Singh and colleagues studied the 5% random sample of Medicare beneficiaries from 2006 to 2012, obtained from CMS. The researchers used both this summary and the Medicare Part D file to identify beneficiaries enrolled in Medicare fee-for-service with pharmacy coverage and not in a Medicare Advantage Plan, who lived in the United States during the study period and filled a new prescription for allopurinol, febuxostat or colchicine.
Singh and colleagues identified 39,261 individuals with 66,178 new episodes of allopurinol, febuxostat or colchicine use. The researchers used multivariable-adjusted Cox regression analyses to compare the HR of incident hypersensitivity reactions associated with allopurinol or febuxostat, compared with colchicine. In addition, they used propensity-matched analyses to compare hazards associated with allopurinol and febuxostat.
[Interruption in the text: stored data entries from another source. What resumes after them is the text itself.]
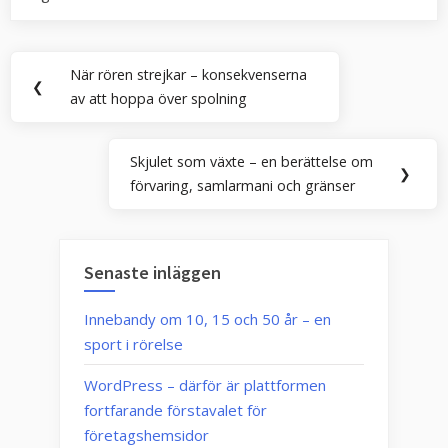
Inläggsnavigering
När rören strejkar – konsekvenserna
Previous
❮
av att hoppa över spolning
Post:
Skjulet som växte – en berättelse om
Next
❯
förvaring, samlarmani och gränser
Post:
Senaste inläggen
Innebandy om 10, 15 och 50 år – en
sport i rörelse
WordPress – därför är plattformen
fortfarande förstavalet för
företagshemsidor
According to the researchers, the crude incidence rates for hypersensitivity reactions were 23.7 per 1,000 person-years for allopurinol, 30.7 for febuxostat and 25.6 with colchicine. Compared with colchicine, allopurinol (HR = 1.32; 95% CI, 1.1-1.6), febuxostat (HR = 1.54; 95% CI, 1.12-2.12) and febuxostat along with colchicine (HR = 2.17; 95% CI, 1.18-3.99) were associated with significantly higher risks for hypersensitivity reactions. In addition, following propensity-matched analyses, febuxostat did not significantly differ from allopurinol.
Compared with an allopurinol starting dose of less than 200mg per day, an allopurinol starting dose of 300mg or more per day (HR = 1.27; 95% CI, 1.12-1.44), diabetes (HR = 1.21; 95% CI, 1-1.45) and female sex (HR = 1.32; 95% CI, 1.17-1.48) were associated with significantly higher risks for hypersensitivity reactions. Approximately 69% of hypersensitivity reactions occurred in an outpatient setting.
“Our study provides crude incidence rates of hypersensitivity reactions in adults 65 years or older, exposed to allopurinol, febuxostat, colchicine or their combinations,” Singh said. “Our study shows that the two most commonly used urate-lowering therapies, allopurinol and febuxostat, are associated with a similar hazard of hypersensitivity reactions.” – by Jason Laday
Disclosure: Singh reports consultant fees from the American College of Rheumatology, Clearview Healthcare Partners, Clinical Care Options, Crealta/Horizon, Fidia, Focus Forward, Medisys, Medscape, Navigant Consulting, the NIH, Practice Point Communications, Putnam Associates, Spherix, Trio Health, UBM and WebMD; stock options in Amarin pharmaceuticals and Viking therapeutics; and speaking fees from Simply Speaking.